§ The task:
Among the entries below, find every line that contains the string "שומן", then copy it.

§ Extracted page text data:
┏━━
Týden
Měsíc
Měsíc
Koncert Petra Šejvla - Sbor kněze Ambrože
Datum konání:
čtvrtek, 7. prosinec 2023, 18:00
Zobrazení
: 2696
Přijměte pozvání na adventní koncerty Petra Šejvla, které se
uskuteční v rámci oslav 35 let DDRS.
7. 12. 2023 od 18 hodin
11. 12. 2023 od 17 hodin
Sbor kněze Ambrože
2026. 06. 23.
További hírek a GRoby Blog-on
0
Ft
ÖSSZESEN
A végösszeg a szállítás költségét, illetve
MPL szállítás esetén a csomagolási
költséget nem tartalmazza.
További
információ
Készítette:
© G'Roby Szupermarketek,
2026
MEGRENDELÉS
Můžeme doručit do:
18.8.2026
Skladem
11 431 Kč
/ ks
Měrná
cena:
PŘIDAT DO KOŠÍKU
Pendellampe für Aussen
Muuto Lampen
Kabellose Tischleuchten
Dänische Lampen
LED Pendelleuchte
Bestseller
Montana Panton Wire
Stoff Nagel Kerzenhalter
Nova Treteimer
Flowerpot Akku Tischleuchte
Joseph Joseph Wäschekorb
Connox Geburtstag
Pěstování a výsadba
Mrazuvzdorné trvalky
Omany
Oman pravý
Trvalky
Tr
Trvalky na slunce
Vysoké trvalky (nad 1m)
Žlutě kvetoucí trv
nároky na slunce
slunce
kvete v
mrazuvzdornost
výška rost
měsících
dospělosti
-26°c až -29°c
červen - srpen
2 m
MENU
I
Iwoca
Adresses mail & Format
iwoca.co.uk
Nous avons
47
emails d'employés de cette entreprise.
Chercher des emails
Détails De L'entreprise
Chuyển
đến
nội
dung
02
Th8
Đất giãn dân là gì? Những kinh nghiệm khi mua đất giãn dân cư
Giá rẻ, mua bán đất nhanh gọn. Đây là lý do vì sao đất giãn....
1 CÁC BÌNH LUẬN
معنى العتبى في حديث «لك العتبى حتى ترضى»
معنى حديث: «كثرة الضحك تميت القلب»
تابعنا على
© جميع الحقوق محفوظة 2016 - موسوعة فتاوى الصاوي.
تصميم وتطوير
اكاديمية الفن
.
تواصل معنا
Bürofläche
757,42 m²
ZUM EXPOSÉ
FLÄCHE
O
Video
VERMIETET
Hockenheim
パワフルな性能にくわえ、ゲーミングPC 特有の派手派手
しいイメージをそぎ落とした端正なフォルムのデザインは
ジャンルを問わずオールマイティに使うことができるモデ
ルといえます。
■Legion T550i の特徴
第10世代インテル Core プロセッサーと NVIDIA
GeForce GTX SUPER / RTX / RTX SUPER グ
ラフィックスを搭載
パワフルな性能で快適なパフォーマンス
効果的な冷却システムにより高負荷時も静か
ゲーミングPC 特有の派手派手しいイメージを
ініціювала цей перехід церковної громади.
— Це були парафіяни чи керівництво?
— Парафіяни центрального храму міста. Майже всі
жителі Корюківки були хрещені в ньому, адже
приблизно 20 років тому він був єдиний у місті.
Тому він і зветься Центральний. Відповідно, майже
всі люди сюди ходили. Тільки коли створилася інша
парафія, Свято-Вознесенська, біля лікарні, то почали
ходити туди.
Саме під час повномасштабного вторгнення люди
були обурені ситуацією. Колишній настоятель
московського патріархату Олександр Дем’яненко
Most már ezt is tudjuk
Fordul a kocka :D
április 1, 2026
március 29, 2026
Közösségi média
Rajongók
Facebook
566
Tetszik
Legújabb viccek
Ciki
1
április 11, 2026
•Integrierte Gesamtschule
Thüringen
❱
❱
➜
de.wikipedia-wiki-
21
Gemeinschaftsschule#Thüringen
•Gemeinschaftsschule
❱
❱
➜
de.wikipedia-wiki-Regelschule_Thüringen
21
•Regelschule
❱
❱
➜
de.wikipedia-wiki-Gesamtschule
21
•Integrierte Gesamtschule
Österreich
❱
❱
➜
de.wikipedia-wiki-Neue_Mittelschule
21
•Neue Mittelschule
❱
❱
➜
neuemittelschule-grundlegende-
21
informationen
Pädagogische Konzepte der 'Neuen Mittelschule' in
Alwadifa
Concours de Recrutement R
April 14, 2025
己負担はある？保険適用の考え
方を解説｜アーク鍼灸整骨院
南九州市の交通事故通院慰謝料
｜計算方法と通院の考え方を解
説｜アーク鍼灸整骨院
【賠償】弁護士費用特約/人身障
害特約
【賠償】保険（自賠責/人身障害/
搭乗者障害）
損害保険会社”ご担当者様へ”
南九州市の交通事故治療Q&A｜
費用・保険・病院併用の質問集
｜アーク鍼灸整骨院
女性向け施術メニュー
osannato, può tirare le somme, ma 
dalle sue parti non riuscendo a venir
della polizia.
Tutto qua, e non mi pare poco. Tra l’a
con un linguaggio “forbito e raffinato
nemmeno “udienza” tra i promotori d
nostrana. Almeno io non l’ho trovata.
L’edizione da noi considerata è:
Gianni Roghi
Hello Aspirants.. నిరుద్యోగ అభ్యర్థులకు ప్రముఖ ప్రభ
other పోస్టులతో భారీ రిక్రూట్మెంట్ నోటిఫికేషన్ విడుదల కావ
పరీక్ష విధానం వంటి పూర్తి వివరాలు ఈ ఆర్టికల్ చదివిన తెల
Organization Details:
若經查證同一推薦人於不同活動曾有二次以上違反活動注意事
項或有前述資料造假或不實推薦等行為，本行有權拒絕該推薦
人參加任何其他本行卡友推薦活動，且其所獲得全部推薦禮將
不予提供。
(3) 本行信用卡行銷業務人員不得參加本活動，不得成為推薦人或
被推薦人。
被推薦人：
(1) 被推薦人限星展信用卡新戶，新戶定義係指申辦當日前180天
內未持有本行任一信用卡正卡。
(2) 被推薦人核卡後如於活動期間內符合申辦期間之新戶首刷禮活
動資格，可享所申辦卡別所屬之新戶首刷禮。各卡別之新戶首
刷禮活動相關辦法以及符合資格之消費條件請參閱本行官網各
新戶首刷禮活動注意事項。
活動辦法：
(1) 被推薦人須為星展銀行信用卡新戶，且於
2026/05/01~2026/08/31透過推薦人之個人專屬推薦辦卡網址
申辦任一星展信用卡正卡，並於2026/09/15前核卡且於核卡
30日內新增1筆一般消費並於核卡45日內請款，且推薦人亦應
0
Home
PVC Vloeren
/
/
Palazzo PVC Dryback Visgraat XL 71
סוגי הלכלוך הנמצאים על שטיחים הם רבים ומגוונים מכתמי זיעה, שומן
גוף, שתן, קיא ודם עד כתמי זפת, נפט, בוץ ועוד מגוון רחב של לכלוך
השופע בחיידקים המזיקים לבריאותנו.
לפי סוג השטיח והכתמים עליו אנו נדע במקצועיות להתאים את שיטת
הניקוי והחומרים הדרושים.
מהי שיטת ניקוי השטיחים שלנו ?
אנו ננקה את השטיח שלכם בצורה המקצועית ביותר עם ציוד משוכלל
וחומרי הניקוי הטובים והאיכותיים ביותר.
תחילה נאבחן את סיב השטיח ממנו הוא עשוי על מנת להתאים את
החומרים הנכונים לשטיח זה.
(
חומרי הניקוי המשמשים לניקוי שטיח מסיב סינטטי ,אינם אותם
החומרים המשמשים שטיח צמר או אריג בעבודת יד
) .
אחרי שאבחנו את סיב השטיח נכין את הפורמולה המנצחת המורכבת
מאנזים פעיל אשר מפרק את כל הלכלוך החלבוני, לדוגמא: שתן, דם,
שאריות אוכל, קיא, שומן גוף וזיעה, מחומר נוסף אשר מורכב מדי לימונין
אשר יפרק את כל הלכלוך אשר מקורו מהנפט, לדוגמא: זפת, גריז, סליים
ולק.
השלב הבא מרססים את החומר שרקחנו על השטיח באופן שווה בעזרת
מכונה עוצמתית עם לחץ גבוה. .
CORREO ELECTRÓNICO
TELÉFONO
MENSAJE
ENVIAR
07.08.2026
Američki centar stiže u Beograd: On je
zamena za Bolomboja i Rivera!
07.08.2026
┗━━
§ Answer box:
סוגי הלכלוך הנמצאים על שטיחים הם רבים ומגוונים מכתמי זיעה, שומן
שאריות אוכל, קיא, שומן גוף וזיעה, מחומר נוסף אשר מורכב מדי לימונין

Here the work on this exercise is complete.